Feeling his face turn beet-red, he answered, "It's nothing. I -- uhm -- excuse me," and pulled away from her to leave.
"Oh no! You're not going anywhere until you tell me what that is!" She rubbed her hand up his back, under his arms, and down his chest. Despite his best efforts, he got so hard, and felt himself inflating like the Michelin Man. He knew that she felt it too.
"Oh! My! God!" she stepped back grabbing his arm.
"I'm -- I'm -- I'm sorry," he stammered and tried to pull away from her again.
"I don't think you have anything to be sorry for; except for hiding from me these past few weeks that I've seen you in here and you've ignored me."
"Please," he begged, "I don't mean to be rude, but I think I should go now."
"Fine with me!" she answered.

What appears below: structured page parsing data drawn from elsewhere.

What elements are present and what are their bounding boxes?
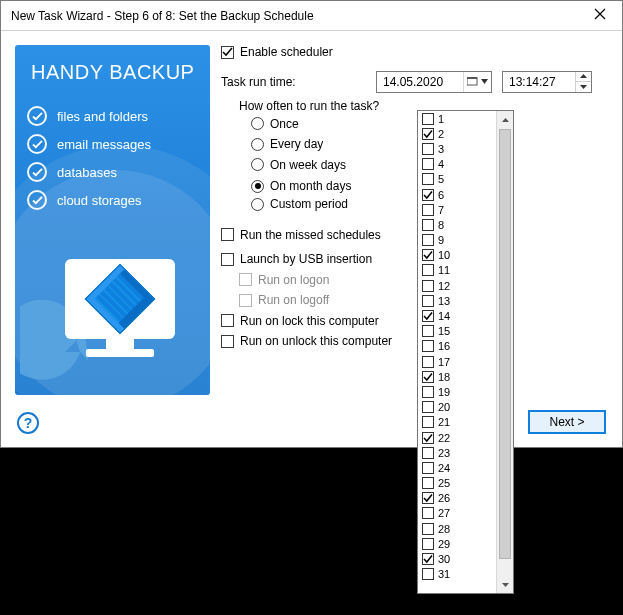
run-missed-checkbox[interactable]: Run the missed schedules — [221, 228, 381, 242]
day-number: 11 — [438, 264, 450, 276]
day-checkbox[interactable] — [422, 143, 434, 155]
radio-custom-period[interactable]: Custom period — [251, 197, 348, 211]
day-row[interactable]: 25 — [418, 476, 496, 491]
day-checkbox[interactable] — [422, 371, 434, 383]
day-row[interactable]: 21 — [418, 415, 496, 430]
run-on-unlock-checkbox[interactable]: Run on unlock this computer — [221, 334, 392, 348]
day-checkbox[interactable] — [422, 401, 434, 413]
day-checkbox[interactable] — [422, 386, 434, 398]
day-checkbox[interactable] — [422, 340, 434, 352]
day-row[interactable]: 6 — [418, 187, 496, 202]
radio-on-week-days[interactable]: On week days — [251, 158, 346, 172]
day-row[interactable]: 18 — [418, 369, 496, 384]
day-checkbox[interactable] — [422, 234, 434, 246]
day-checkbox[interactable] — [422, 492, 434, 504]
day-number: 6 — [438, 189, 444, 201]
day-row[interactable]: 11 — [418, 263, 496, 278]
day-checkbox[interactable] — [422, 568, 434, 580]
day-row[interactable]: 27 — [418, 506, 496, 521]
help-button[interactable]: ? — [17, 412, 39, 434]
day-checkbox[interactable] — [422, 173, 434, 185]
day-row[interactable]: 23 — [418, 445, 496, 460]
next-button[interactable]: Next > — [528, 410, 606, 434]
time-picker[interactable]: 13:14:27 — [502, 71, 592, 93]
day-row[interactable]: 24 — [418, 460, 496, 475]
radio-every-day[interactable]: Every day — [251, 137, 323, 151]
day-checkbox[interactable] — [422, 310, 434, 322]
titlebar: New Task Wizard - Step 6 of 8: Set the B… — [1, 1, 622, 31]
checkbox-icon — [221, 335, 234, 348]
day-checkbox[interactable] — [422, 219, 434, 231]
checkbox-icon — [221, 314, 234, 327]
spin-down-icon[interactable] — [576, 82, 591, 92]
day-row[interactable]: 26 — [418, 491, 496, 506]
day-row[interactable]: 2 — [418, 126, 496, 141]
run-on-logon-label: Run on logon — [258, 273, 329, 287]
day-checkbox[interactable] — [422, 553, 434, 565]
scrollbar[interactable] — [496, 111, 513, 593]
day-checkbox[interactable] — [422, 158, 434, 170]
close-icon — [594, 8, 606, 23]
day-checkbox[interactable] — [422, 416, 434, 428]
day-row[interactable]: 16 — [418, 339, 496, 354]
day-row[interactable]: 29 — [418, 536, 496, 551]
radio-on-month-days[interactable]: On month days — [251, 179, 351, 193]
day-row[interactable]: 17 — [418, 354, 496, 369]
day-row[interactable]: 28 — [418, 521, 496, 536]
month-days-list[interactable]: 1234567891011121314151617181920212223242… — [418, 111, 496, 593]
radio-once[interactable]: Once — [251, 117, 299, 131]
day-row[interactable]: 1 — [418, 111, 496, 126]
scroll-up-icon[interactable] — [497, 111, 513, 128]
day-row[interactable]: 15 — [418, 324, 496, 339]
month-days-popup: 1234567891011121314151617181920212223242… — [417, 110, 514, 594]
day-number: 3 — [438, 143, 444, 155]
day-checkbox[interactable] — [422, 249, 434, 261]
day-checkbox[interactable] — [422, 295, 434, 307]
day-checkbox[interactable] — [422, 325, 434, 337]
radio-label: Once — [270, 117, 299, 131]
day-row[interactable]: 31 — [418, 567, 496, 582]
run-on-lock-checkbox[interactable]: Run on lock this computer — [221, 314, 379, 328]
day-row[interactable]: 7 — [418, 202, 496, 217]
spin-up-icon[interactable] — [576, 72, 591, 83]
day-checkbox[interactable] — [422, 507, 434, 519]
day-checkbox[interactable] — [422, 462, 434, 474]
day-checkbox[interactable] — [422, 189, 434, 201]
day-row[interactable]: 14 — [418, 308, 496, 323]
day-row[interactable]: 30 — [418, 551, 496, 566]
run-on-lock-label: Run on lock this computer — [240, 314, 379, 328]
calendar-dropdown-icon[interactable] — [463, 72, 491, 92]
day-checkbox[interactable] — [422, 523, 434, 535]
day-checkbox[interactable] — [422, 280, 434, 292]
day-row[interactable]: 3 — [418, 141, 496, 156]
day-row[interactable]: 22 — [418, 430, 496, 445]
day-checkbox[interactable] — [422, 113, 434, 125]
day-checkbox[interactable] — [422, 477, 434, 489]
day-number: 24 — [438, 462, 450, 474]
day-row[interactable]: 4 — [418, 157, 496, 172]
day-row[interactable]: 9 — [418, 233, 496, 248]
day-checkbox[interactable] — [422, 538, 434, 550]
day-row[interactable]: 5 — [418, 172, 496, 187]
scroll-thumb[interactable] — [499, 129, 511, 559]
close-button[interactable] — [578, 1, 622, 30]
day-row[interactable]: 8 — [418, 217, 496, 232]
day-checkbox[interactable] — [422, 264, 434, 276]
time-value: 13:14:27 — [503, 75, 575, 89]
day-row[interactable]: 12 — [418, 278, 496, 293]
day-number: 7 — [438, 204, 444, 216]
checkbox-icon — [239, 273, 252, 286]
day-row[interactable]: 19 — [418, 384, 496, 399]
day-checkbox[interactable] — [422, 356, 434, 368]
day-row[interactable]: 20 — [418, 400, 496, 415]
day-row[interactable]: 10 — [418, 248, 496, 263]
day-row[interactable]: 13 — [418, 293, 496, 308]
enable-scheduler-checkbox[interactable]: Enable scheduler — [221, 45, 333, 59]
day-checkbox[interactable] — [422, 432, 434, 444]
day-checkbox[interactable] — [422, 128, 434, 140]
day-checkbox[interactable] — [422, 204, 434, 216]
day-checkbox[interactable] — [422, 447, 434, 459]
date-picker[interactable]: 14.05.2020 — [376, 71, 492, 93]
launch-usb-checkbox[interactable]: Launch by USB insertion — [221, 252, 372, 266]
scroll-down-icon[interactable] — [497, 576, 513, 593]
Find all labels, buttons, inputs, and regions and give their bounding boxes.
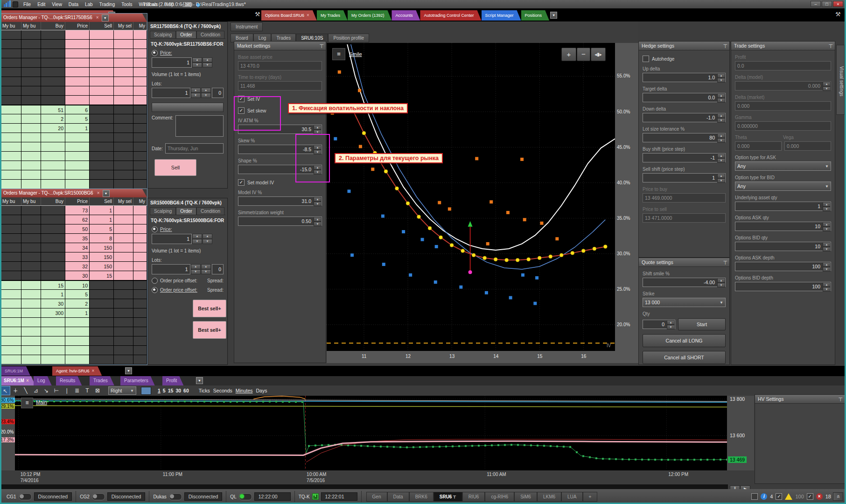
table-row[interactable] [1, 318, 147, 327]
trade-option-type-for-ask[interactable]: Any▼ [735, 161, 831, 171]
tab-my-orders-1392-[interactable]: My Orders (1392) [348, 10, 392, 21]
down-arrow-icon[interactable]: ▼ [203, 63, 212, 68]
unit-seconds[interactable]: Seconds [213, 388, 232, 393]
down-arrow-icon[interactable]: ▼ [717, 78, 725, 83]
column-header[interactable]: Buy [41, 197, 65, 205]
tab-profit[interactable]: Profit [162, 376, 183, 385]
table-row[interactable]: 358 [1, 234, 147, 243]
crosshair-tool-icon[interactable]: ∔ [10, 386, 21, 395]
trade-options-ask-qty[interactable]: 10▲▼ [735, 222, 831, 231]
spinner-arrows[interactable]: ▲▼ [314, 125, 322, 133]
minimize-button[interactable]: – [811, 1, 821, 7]
polyline-tool-icon[interactable]: ⊿ [31, 386, 41, 395]
tab-overflow-dropdown[interactable]: ▼ [550, 12, 557, 19]
table-row[interactable] [1, 180, 147, 189]
column-header[interactable]: My bu [1, 22, 21, 30]
stepper-arrows[interactable]: ▲▼▲▼ [192, 57, 212, 68]
menu-trading[interactable]: Trading [96, 2, 119, 7]
table-row[interactable]: 516 [1, 105, 147, 114]
ray-tool-icon[interactable]: ↘ [41, 386, 51, 395]
table-row[interactable]: 505 [1, 224, 147, 234]
arrow-column[interactable]: ▲▼ [203, 234, 212, 244]
down-arrow-icon[interactable]: ▼ [717, 158, 725, 163]
up-arrow-icon[interactable]: ▲ [823, 202, 831, 207]
hedge-sell-shift-price-step-[interactable]: 1▲▼ [643, 173, 726, 182]
cursor-tool-icon[interactable]: ↖ [0, 386, 10, 395]
table-row[interactable] [1, 355, 147, 364]
down-arrow-icon[interactable]: ▼ [823, 267, 831, 272]
arrow-column[interactable]: ▲▼ [203, 57, 212, 68]
panel-header[interactable]: Hedge settings⊤ [639, 42, 729, 50]
up-arrow-icon[interactable]: ▲ [823, 242, 831, 247]
tab-results[interactable]: Results [56, 376, 82, 385]
up-arrow-icon[interactable]: ▲ [201, 264, 211, 269]
checkbox-icon[interactable] [643, 56, 649, 62]
pane-menu-icon[interactable]: ≡ [21, 398, 33, 408]
down-arrow-icon[interactable]: ▼ [191, 269, 201, 274]
trade-options-bid-depth[interactable]: 100▲▼ [735, 282, 831, 291]
trendline-tool-icon[interactable]: ╲ [21, 386, 31, 395]
unit-minutes[interactable]: Minutes [236, 388, 253, 393]
trade-underlying-asset-qty[interactable]: 1▲▼ [735, 202, 831, 211]
autohedge-checkbox[interactable]: Autohedge [643, 56, 726, 62]
button-cancel-all-long[interactable]: Cancel all LONG [643, 334, 726, 347]
error-checkbox[interactable]: ✓ [807, 493, 813, 500]
down-arrow-icon[interactable]: ▼ [823, 247, 831, 252]
close-icon[interactable]: × [26, 376, 29, 385]
comment-input[interactable] [175, 115, 224, 137]
table-row[interactable]: 32150 [1, 262, 147, 271]
price-stepper[interactable]: 1▲▼▲▼ [152, 234, 224, 244]
up-arrow-icon[interactable]: ▲ [717, 154, 725, 158]
start-button[interactable]: Start [678, 318, 726, 330]
up-arrow-icon[interactable]: ▲ [203, 234, 212, 239]
instrument-tab-lkm6[interactable]: LKM6 [537, 492, 561, 502]
tab-trades[interactable]: Trades [90, 376, 114, 385]
table-row[interactable] [1, 170, 147, 180]
button-cancel-all-short[interactable]: Cancel all SHORT [643, 351, 726, 364]
spinner-arrows[interactable]: ▲▼ [823, 242, 831, 251]
menu-lab[interactable]: Lab [82, 2, 96, 7]
up-arrow-icon[interactable]: ▲ [314, 217, 322, 222]
spinner-arrows[interactable]: ▲▼ [314, 217, 322, 225]
down-arrow-icon[interactable]: ▼ [823, 227, 831, 231]
column-header[interactable]: My sel [114, 22, 133, 30]
down-arrow-icon[interactable]: ▼ [314, 222, 322, 226]
up-arrow-icon[interactable]: ▲ [717, 93, 725, 98]
qty-stepper[interactable]: 0▲▼ [643, 320, 675, 329]
panel-header[interactable]: Market settings⊤ [234, 42, 326, 50]
down-arrow-icon[interactable]: ▼ [823, 86, 831, 91]
tab-scalping[interactable]: Scalping [150, 207, 176, 215]
down-arrow-icon[interactable]: ▼ [192, 63, 202, 68]
trade-options-bid-qty[interactable]: 10▲▼ [735, 242, 831, 251]
checkbox-icon[interactable]: ✓ [238, 179, 245, 186]
panel-header[interactable]: Quote settings⊤ [639, 258, 729, 267]
delete-drawing-tool-icon[interactable]: ⊠ [92, 386, 103, 395]
panel-title-bar[interactable]: Orders Manager - TQ-...0vpk:SR15000BG6×▼ [1, 189, 147, 197]
up-arrow-icon[interactable]: ▲ [717, 278, 725, 283]
close-icon[interactable]: × [97, 189, 100, 197]
instrument-tab-cg-rih6[interactable]: cg-RIH6 [485, 492, 514, 502]
down-arrow-icon[interactable]: ▼ [717, 283, 725, 287]
sell-button[interactable]: Sell [154, 159, 196, 176]
arrow-column[interactable]: ▲▼ [191, 88, 201, 98]
pin-icon[interactable]: ⊤ [838, 395, 843, 404]
column-header[interactable]: My sel [133, 197, 147, 205]
arrow-column[interactable]: ▲▼ [201, 264, 211, 274]
agent-tab-dropdown[interactable]: ▼ [125, 367, 132, 374]
radio-icon[interactable] [152, 50, 158, 56]
down-arrow-icon[interactable]: ▼ [717, 98, 725, 103]
up-arrow-icon[interactable]: ▲ [823, 222, 831, 227]
order-price-offset-row[interactable]: Order price offset:Spread: [152, 278, 224, 284]
tab-positions[interactable]: Positions [521, 10, 550, 21]
price-radio-row[interactable]: Price: [152, 50, 224, 56]
up-arrow-icon[interactable]: ▲ [717, 133, 725, 138]
wrench-icon[interactable]: ⚒ [255, 11, 260, 18]
hedge-buy-shift-price-step-[interactable]: -1▲▼ [643, 153, 726, 162]
best-sell-button[interactable]: Best sell+ [193, 321, 226, 339]
info-checkbox[interactable] [751, 493, 758, 500]
spinner-arrows[interactable]: ▲▼ [717, 73, 725, 82]
menu-data[interactable]: Data [65, 2, 82, 7]
up-arrow-icon[interactable]: ▲ [717, 113, 725, 118]
align-select[interactable]: Right▼ [108, 386, 136, 395]
radio-icon[interactable] [152, 278, 158, 284]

Without releasing his arm, she reached for a coat on a table by the men's room door. "My coat's right here. Let's go! By the way, my name's Kim."
"Nice to meet you, Kim. I'm John." Resigned to his predicament, and even slightly elated to be going home with a woman for the first time in his life, he escorted Kim out of the bar to his car. He opened the door for her and helped her in, then got in the driver's side. John was hard the whole way home being that Kim couldn't keep her hands off him.
At one point, she said to him in the car, "Please understand, John, that I don't normally do this."
"Do what?" he asked.
"You know -- go home with guys I just met."
"Yeah, I understand," he answered.
"I'm sure you do," she replied with a grin.
Once up in his apartment, she really turned on the aggression. "Want me to show you around?" he asked.
"I just want you to show me what you got under there!" she answered still pawing and kneading his chest.
He led her into his bedroom, and took off his denim shirt. His undershirt looked like a flimsy tarp over a wound up coil of hose.
"Don't stop now!" she urged.
He pulled his undershirt up over his head and his long dong flopped down to his waist.
"Holy shit!" she screamed. "Let me see the rest! Please!"
Scared shitless for getting naked in front of this strange woman, he pulled his pants down and then his underpants. At that, his dong flopped and unwound to his feet.